Of the events that have put Young in the national news, some of the most memorable involve props. Like the time Young stuck his hand in a leg-hold trap, or the time he waved an oosik in a committee hearing. Hood says people misinterpret Young in these moments and don’t realize that he’s drawing national attention to issues of great importance to Alaska.
“There was an episode with a beanie hat in committee,” Hood recalls. Â “He made the point that a propeller on a hat is not an energy policy. It was very accurate and it got people talking about the lack of a national energy policy in this country.”
Hood points out that some of the most powerful Democrats Young has worked with on committees, like Congressman George Miller of California and the late Jim Oberstar of Minnesota, have attested to Young’s willingness to work across the aisle, to hear people out and to seek opposing views, at least behind the scenes.
“He’ll tell you — and I agree because I’ve watched him work for all these years — if you ask any member of Congress whose the congressman from Alaska, they’re going to know his name,” Hood says. “They may not like him, but honest to God when it comes to the bottom line, they respect him because they know how effective he is.”
But Forrest Dunbar, the 30-year-old Democrat running against Young, recounts other episodes of Young’s that he says are an embarrassment: Last year, when Young used a derogatory term for Latinos. This June, when he caught on C-SPAN with his thumbs in his ears, making faces on the floor of the House. This July, when Young announced his disgust that a Maryland Congresswoman supported the EPA in a bill related to the Pebble mine.
“I’ll be damned if I’m going to watch somebody from Maryland or any other state, start telling me or anybody in Alaska how we should be running our state!” Young shouted during a committee meeting.
Dunbar says that style doesn’t work now that Young is no longer a powerful chairman of a congressional committee, as he was for a dozen years, ending in 2007.
“He was effective once,” Dunbar says. “Now, not only is he not powerful, but he’s also counterproductive, because he still has that same style, so when he’s getting up there and yelling at people and he’s belittling people, they know that he’s speaking loudly and carrying a small stick, and that’s not effective.”
Dunbar also says Young has lost clout because of an ethics case that hung over his head for years. What began as a Justice Department investigation fizzled down this summer to a House Ethics Committee letter of reproval. It says Young accepted improper gifts, including hunting trips, and misused campaign funds. To make it right, Young had to repay less than $60,000, half to his own campaign.
It was Republican-imposed term limits, though, that forced Young to step down as chairman of the Natural Resources Committee, and then the Transportation Committee. He’s now chairman of the subcommittee on Indian and Alaska Native Affairs, and Young says that’s more than Dunbar would be if he were elected.
“Can I be a chairman of a full committee? Probably not,” Young says. “It’s not an impossibility. But that does not make me ineffective. I’m very effective in what I do. I probably get more done than, very frankly, anybody else in the delegation.”
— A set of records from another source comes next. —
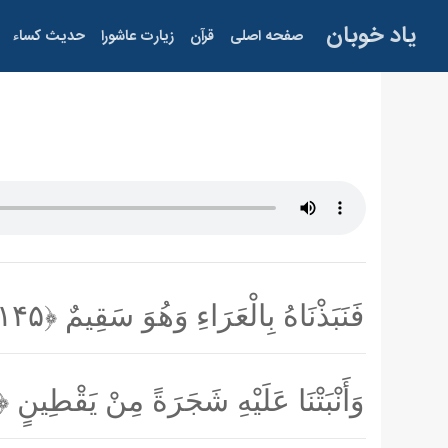
یاد خوبان
صفحه اصلی
قرآن
زیارت عاشورا
حدیث کساء
فَنَبَذْنَاهُ بِالْعَرَاءِ وَهُوَ سَقِيمٌ
﴿۱۴۵﴾
وَأَنْبَتْنَا عَلَيْهِ شَجَرَةً مِنْ يَقْطِينٍ
۱۴۶﴾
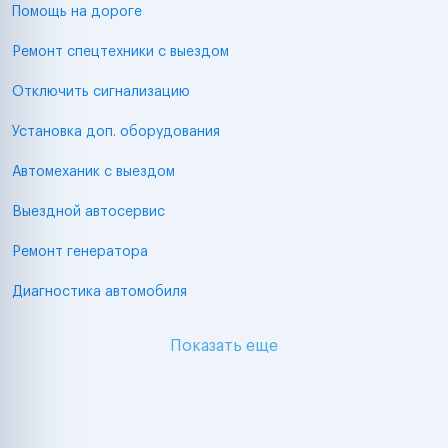
Помощь на дороге
Ремонт спецтехники с выездом
Отключить сигнализацию
Установка доп. оборудования
Автомеханик с выездом
Выездной автосервис
Ремонт генератора
Диагностика автомобиля
Показать еще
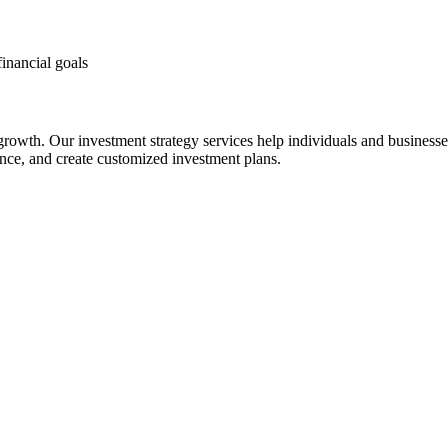
financial goals
 growth. Our investment strategy services help individuals and business
rance, and create customized investment plans.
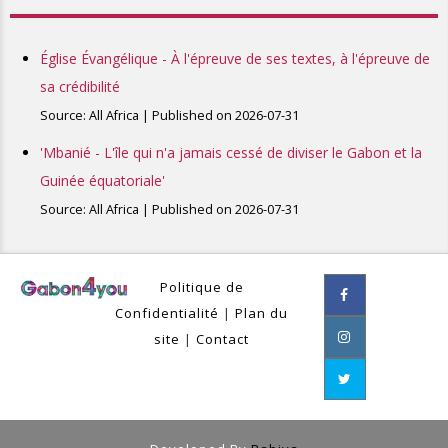
Église Évangélique - À l'épreuve de ses textes, à l'épreuve de
sa crédibilité
Source: All Africa
Published on 2026-07-31
'Mbanié - L'île qui n'a jamais cessé de diviser le Gabon et la
Guinée équatoriale'
Source: All Africa
Published on 2026-07-31
Politique de
Confidentialité
|
Plan du
site
|
Contact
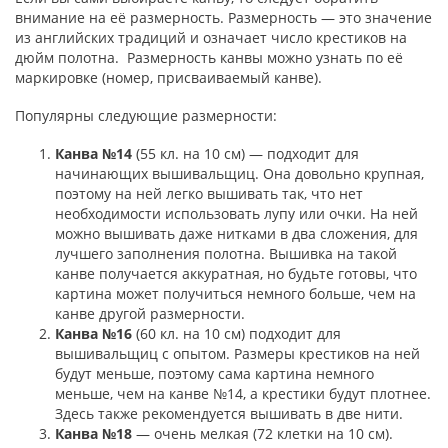
внимание на её размерность. Размерность — это значение
из английских традиций и означает число крестиков на
дюйм полотна. Размерность канвы можно узнать по её
маркировке (номер, присваиваемый канве).
Популярны следующие размерности:
Канва №14
(55 кл. на 10 см) — подходит для
начинающих вышивальщиц. Она довольно крупная,
поэтому на ней легко вышивать так, что нет
необходимости использовать лупу или очки. На ней
можно вышивать даже нитками в два сложения, для
лучшего заполнения полотна. Вышивка на такой
канве получается аккуратная, но будьте готовы, что
картина может получиться немного больше, чем на
канве другой размерности.
Канва №16
(60 кл. на 10 см) подходит для
вышивальщиц с опытом. Размеры крестиков на ней
будут меньше, поэтому сама картина немного
меньше, чем на канве №14, а крестики будут плотнее.
Здесь также рекомендуется вышивать в две нити.
Канва №18
— очень мелкая (72 клетки на 10 см).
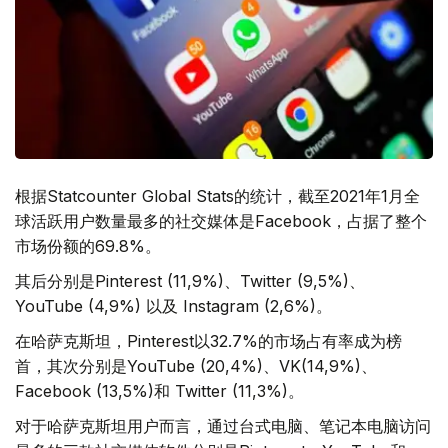
根据Statcounter Global Stats的统计，截至2021年1月全
球活跃用户数量最多的社交媒体是Facebook，占据了整个
市场份额的69.8%。
其后分别是Pinterest (11,9%)、Twitter (9,5%)、
YouTube (4,9%) 以及 Instagram (2,6%)。
在哈萨克斯坦，Pinterest以32.7%的市场占有率成为榜
首，其次分别是YouTube (20,4%)、VK(14,9%)、
Facebook (13,5%)和 Twitter (11,3%)。
对于哈萨克斯坦用户而言，通过台式电脑、笔记本电脑访问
In fact, so far in this two-year Congress, three bills Young sponsored became law. In a Congress that passes very few bills, only one member has done better. The non-partisan website GovTrack gave Young high marks for bipartisanship last year, and says he was one of the best at getting bills through committee.
Young has, on occasion, apologized for things he’s said or done. At the Anchorage Chamber luncheon, he said those who say he’s obnoxious and a bit of a bully are right, but Young says he’s doing it for the good of the state.
“You don’t need somebody who is timid,” he told his constituents. “You don’t need somebody who’s slick. You don’t need somebody that’s going to do everything to make people happy. You need somebody who is going to fight for you and I’ve been able to do that.”